Shane is now in intensive care where he has been put on a life support machine.
In November the Echo reported a plumber, who had been installing a wet room in the Bland’s flat, lit a blow torch which ignited fumes and set his clothes on fire. He was taken to Broomfield Hospital suffering severe burns.
Fire crews who attended the blaze wore breathing apparatus to make their way through thick smoke to rescue people left trapped in the building, including Shane.

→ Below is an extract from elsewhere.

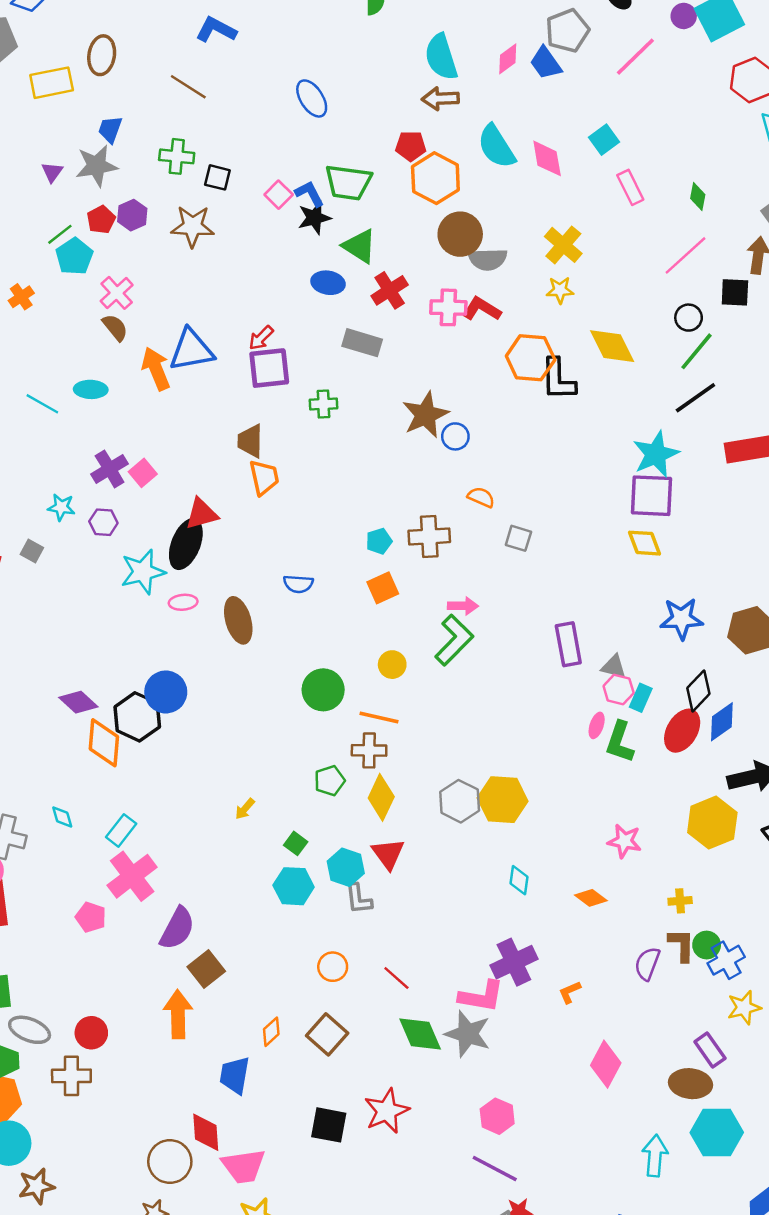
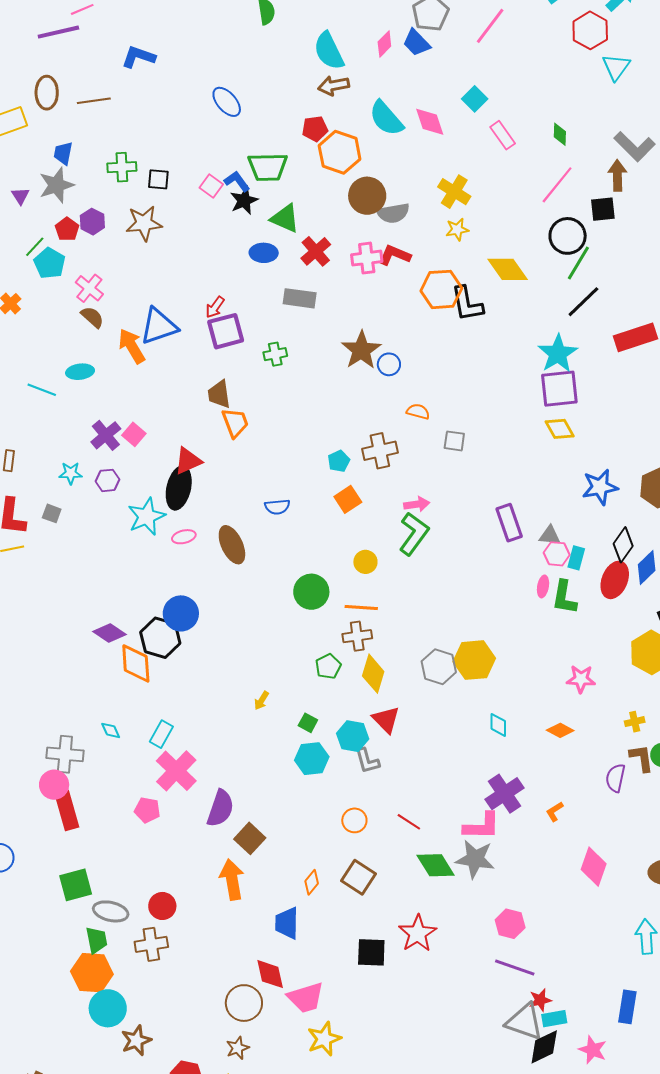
brown line: (188, 87) -> (94, 101), moved, turned -32
black circle: (689, 318) -> (568, 236), size x1.6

Paul Longman group manager for property services at South Essex Homes which manages the building, said: “We sought guidance from Essex Fire and Rescue Service as to whether their flat was habitable on their return and we were informed that it was.
“Most of the smoke damage was confined to the communal area of the building, although some redecoration of the flat was deemed necessary due to soot marks on the walls and ceilings.”
“Contractors working for South Essex Homes subsequently visited the flat and were able to carry out some initial re-decoration work.
“However, this did not include Shane’s bedroom, which they were unable to gain access to.”
Mr Bland maintains this is because he has had to spend time at his son’s hospital bedside.
Jacqueline Totterdell, chief executive said: “We fully understand Mr Bland’s distress given the very serious nature of his son’s illness and we would once again reassure him that Shane is continuing to receive full and active critical care while in our hospital.”
MYOTONIC dystrophy is a progressive inherited condition.
It causes mild to severe muscle weakness, particularly of the face and eyelids, jaw, neck, forearms and hands, lower legs and feet. It can affect speech and result in a lack of facial expressions.
Sufferers also have difficulty in relaxing a muscle after it has been contracted, for example it may be difficult to let go after gripping something.
The condition is associated with heart problems with abnormal rhythms a common problem.
Chest and breathing problems are also a major problem for those with the condition. Chest infections may result from weakness of breathing muscles or from food entering the lungs as a result of poor swallowing.
Inadequate breathing during the night may lead to disturbed sleep, difficulty waking, morning headaches, loss of appetite and daytime sleepiness.
Regular breathing tests, and sometimes overnight oxygen saturation tests, are often needed to detect problems early.